今日は,私が今やっている研究に関する論文です.

タイトル:A REVIEW OF TEST EQUATING METHODS WITH A SPECIAL FOCUS ON IRT-BASED APPROACHES
著者名:Sansivieri, V., Wiberg, M., & Matteucci, M.
ジャーナル:Statistica, 77(4), 329-352.
出版年:2017

https://www.diva-portal.org/smash/get/diva2:1201784/FULLTEXT01.pdf

私は今,卒業研究として「テストの等化」というものに取り組んでいます.ここでいうテストとは,学力試験に限らず心理検査とかも含んだものです.等化とは,異なるテストの尺度,テスト得点を相互に比較可能にする手続きのことを言います.例えば,TOEICやTOEFLは一年で複数回受験できますが,どの回を受けても,何度も受けてもスコアの尺度が揃っているため私たちはスコアの変化を捉えることができます.いつ受けても同じものさしの上でスコアが表されている感じです.

今回の論文は,そんな等化に関するレビュー論文のようなものです.等化には古典的テスト理論の枠組みで行う方法,IRTをベースにした方法など様々なものがあります.この論文はけっこう網羅性が高いので,個人的に気になったとこだけ記録しておきます.

3.5. Recent developments in IRT equating

・等化の標準誤差の計算

・多次元IRTモデルでの等化
なんか最終的には等パーセンタイル法が使えるっぽい.

・ the complex linkage plans(複雑な連鎖的等化計画?)におけるIRT等化法の開発
連鎖的等化は以前,ある川端先生の論文(川端, 2021)を読んだときに出てきたな,A,B,Cの順番で行われるテストについて,BをAに等化,Cを等化後のBに等化して最終的には全部Aへの等化になっているってやつ.多分それ関連な気がする.この部分全然わからなかった..でも最後の方に,Haebara法とSL法の拡張みたいな式があった.

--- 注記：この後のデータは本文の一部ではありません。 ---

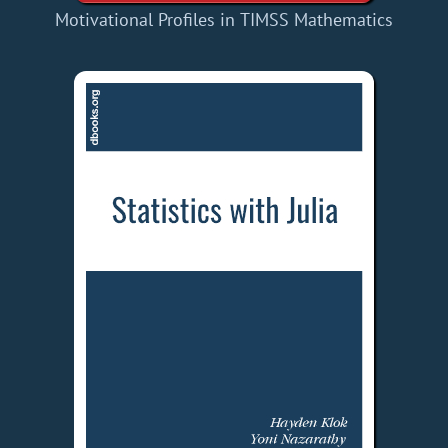
Motivational Profiles in TIMSS Mathematics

・NEATデザインにおけるIRT等化の係留テストの質
アンカーテストに外れ値があったら等化スコアに負の影響を与え,等化誤差を増大させる.でも単に外れ値を取り除くとその外れ値の情報が損なわれるので,取り除かない方法(robust scale transformation)を考える.等化前後の正答確率の差の二乗(二乗損失)のを重みつきで最小化する.
*NEATデザイン(Non-Equivalent group with Anchor Test design)
日本語だと非等価(等化じゃない)2群集団係留テスト計画.2つの受験者集団が共通項目を含む異なるテストを受験する.

おまけ
*NECデザイン(non-equivalent group with covariates design) 
日本語だと,共変量非等価集団??共通項目得点や性別,科目の自己効力感得点(科目に対する自信みたいなことかな)などを共変数(共変量)として使うことによって異なるテストから等化スコアを得るデザイン.

・テストレット(大問形式のテストのように文脈依存関係にある項目群)により構成されたテストの等化について
個人的には今後取り組んでみたい混合形式テストの等化に使えそうなのでちゃんと分かるようになりたい.

・異なる枠組みでのIRT観察得点等化の開発


はい,後半息切れして力尽きました.等化ってほんとにいろんな方法があるんです.ここ半年以上等化について考えていますが分かるようでわからない.無事に論文を書き上げられるのか,いつも不安です.(まずは,院試だけど)引き続き頑張ります.

引用,参照
・Sansivieri, V., Wiberg, M., & Matteucci, M. (2017). A review of test equating methods with a special focus on IRT-based approaches. Statistica, 77(4), 329-352.
・川端一光. (2021). 連鎖的等化の誤差とテスト結果の実用性. 教育心理学研究, 69(4), 353-365.
・Özsoy, Ş. N., & Kilmen, S. (2023). Comparison of Kernel equating methods under NEAT and NEC designs. International Journal of Assessment Tools in Education, 10(1), 56-75.